I have a DataFrame with dtype=object
as:
YY MM DD hh var1 var2
.
.
.
10512 2013 01 01 06 1.64 4.64
10513 2013 01 01 07 1.57 4.63
10514 2013 01 01 08 1.56 4.71
10515 2013 01 01 09 1.45 4.69
10516 2013 01 01 10 1.53 4.67
10517 2013 01 01 11 1.31 4.63
10518 2013 01 01 12 1.41 4.70
10519 2013 01 01 13 1.49 4.80
10520 2013 01 01 20 1.15 4.91
10521 2013 01 01 21 1.14 4.74
10522 2013 01 01 22 1.10 4.95
As seen, there are missing rows corresponding to hours (hh
) (for instance between 10519 and 10520 rows, hh
jumps from 13 to 20). I tried to add the gap by setting hh
as index, as what was discussed here: Missing data, insert rows in Pandas and fill with NAN
df=df.set_index('hh')
new_index = pd.Index(np.arange(0,24), name="hh")
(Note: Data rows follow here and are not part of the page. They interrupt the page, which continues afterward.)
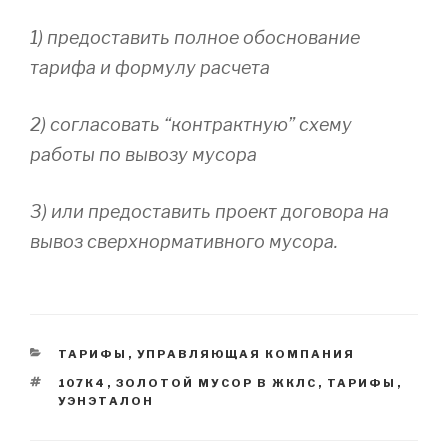
1) предоставить полное обоснование
тарифа и формулу расчета
2) согласовать “контрактную” схему
работы по вывозу мусора
3) или предоставить проект договора на
вывоз сверхнормативного мусора.
CATEGORIES
ТАРИФЫ
,
УПРАВЛЯЮЩАЯ КОМПАНИЯ
TAGS
107К4
,
ЗОЛОТОЙ МУСОР В ЖКЛС
,
ТАРИФЫ
,
УЭНЭТАЛОН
df=df.reindex(new_index).reset_index()
and reach something like:
YY MM DD hh var1 var2
10519 2013 01 01 13 1.49 4.80
10520 2013 01 01 14 Nan Nan
10521 2013 01 01 15 Nan Nan
10522 2013 01 01 16 Nan Nan
...
10523 2013 01 01 20 1.15 4.91
10524 2013 01 01 21 1.14 4.74
10525 2013 01 01 22 1.10 4.95
But I encounter the error "cannot reindex from a duplicate axis"
for the part df=df.reindex(new_index)
.
There are duplicate values for each hh=0,1,...,23
, because same value of hh
would be repeated for different months (MM
) and years (YY
).
Probably that's the reason. How can I solve the problem?
In general,how can one fills the missing rows of pandas DataFrame when index contains duplicate data. I appreciate any comments.